Your goal: Write out every entry below word for word, leaving nothing out.

Given entries:
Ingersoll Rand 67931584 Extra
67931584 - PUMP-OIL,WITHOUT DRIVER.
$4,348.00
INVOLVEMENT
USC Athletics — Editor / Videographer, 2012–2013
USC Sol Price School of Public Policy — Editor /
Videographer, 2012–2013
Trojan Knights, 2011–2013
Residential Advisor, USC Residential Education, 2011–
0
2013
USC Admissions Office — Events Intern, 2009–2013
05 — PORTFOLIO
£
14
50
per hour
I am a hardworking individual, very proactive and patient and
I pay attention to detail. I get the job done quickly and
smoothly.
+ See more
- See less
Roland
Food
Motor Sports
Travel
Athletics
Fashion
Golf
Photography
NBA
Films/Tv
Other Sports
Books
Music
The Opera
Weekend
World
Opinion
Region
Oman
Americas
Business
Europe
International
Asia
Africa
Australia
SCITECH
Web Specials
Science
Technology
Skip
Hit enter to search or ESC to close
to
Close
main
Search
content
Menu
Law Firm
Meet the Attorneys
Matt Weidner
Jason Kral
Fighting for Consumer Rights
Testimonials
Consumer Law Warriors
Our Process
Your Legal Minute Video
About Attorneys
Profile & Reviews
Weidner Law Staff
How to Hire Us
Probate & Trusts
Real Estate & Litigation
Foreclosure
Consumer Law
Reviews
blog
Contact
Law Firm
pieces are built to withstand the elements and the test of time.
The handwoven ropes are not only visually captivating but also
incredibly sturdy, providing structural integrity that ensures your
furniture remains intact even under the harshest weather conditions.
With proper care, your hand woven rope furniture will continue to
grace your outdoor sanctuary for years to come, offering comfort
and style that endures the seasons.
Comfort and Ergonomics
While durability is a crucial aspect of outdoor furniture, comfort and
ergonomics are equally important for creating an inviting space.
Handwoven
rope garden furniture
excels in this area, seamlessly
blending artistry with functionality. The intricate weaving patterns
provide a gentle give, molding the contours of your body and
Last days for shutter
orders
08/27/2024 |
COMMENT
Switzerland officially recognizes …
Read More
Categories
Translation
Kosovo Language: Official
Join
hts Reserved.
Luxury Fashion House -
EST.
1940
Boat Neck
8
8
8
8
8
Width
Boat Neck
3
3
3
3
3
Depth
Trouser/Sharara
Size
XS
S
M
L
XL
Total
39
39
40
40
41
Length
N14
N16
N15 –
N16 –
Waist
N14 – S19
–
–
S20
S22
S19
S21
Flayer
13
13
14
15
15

Written answer:
Ingersoll Rand 67931584 Extra
67931584 - PUMP-OIL,WITHOUT DRIVER.
$4,348.00
INVOLVEMENT
USC Athletics — Editor / Videographer, 2012–2013
USC Sol Price School of Public Policy — Editor /
Videographer, 2012–2013
Trojan Knights, 2011–2013
Residential Advisor, USC Residential Education, 2011–
0
2013
USC Admissions Office — Events Intern, 2009–2013
05 — PORTFOLIO
£
14
50
per hour
I am a hardworking individual, very proactive and patient and
I pay attention to detail. I get the job done quickly and
smoothly.
+ See more
- See less
Roland
Food
Motor Sports
Travel
Athletics
Fashion
Golf
Photography
NBA
Films/Tv
Other Sports
Books
Music
The Opera
Weekend
World
Opinion
Region
Oman
Americas
Business
Europe
International
Asia
Africa
Australia
SCITECH
Web Specials
Science
Technology
Skip
Hit enter to search or ESC to close
to
Close
main
Search
content
Menu
Law Firm
Meet the Attorneys
Matt Weidner
Jason Kral
Fighting for Consumer Rights
Testimonials
Consumer Law Warriors
Our Process
Your Legal Minute Video
About Attorneys
Profile & Reviews
Weidner Law Staff
How to Hire Us
Probate & Trusts
Real Estate & Litigation
Foreclosure
Consumer Law
Reviews
blog
Contact
Law Firm
pieces are built to withstand the elements and the test of time.
The handwoven ropes are not only visually captivating but also
incredibly sturdy, providing structural integrity that ensures your
furniture remains intact even under the harshest weather conditions.
With proper care, your hand woven rope furniture will continue to
grace your outdoor sanctuary for years to come, offering comfort
and style that endures the seasons.
Comfort and Ergonomics
While durability is a crucial aspect of outdoor furniture, comfort and
ergonomics are equally important for creating an inviting space.
Handwoven
rope garden furniture
excels in this area, seamlessly
blending artistry with functionality. The intricate weaving patterns
provide a gentle give, molding the contours of your body and
Last days for shutter
orders
08/27/2024 |
COMMENT
Switzerland officially recognizes …
Read More
Categories
Translation
Kosovo Language: Official
Join
hts Reserved.
Luxury Fashion House -
EST.
1940
Boat Neck
8
8
8
8
8
Width
Boat Neck
3
3
3
3
3
Depth
Trouser/Sharara
Size
XS
S
M
L
XL
Total
39
39
40
40
41
Length
N14
N16
N15 –
N16 –
Waist
N14 – S19
–
–
S20
S22
S19
S21
Flayer
13
13
14
15
15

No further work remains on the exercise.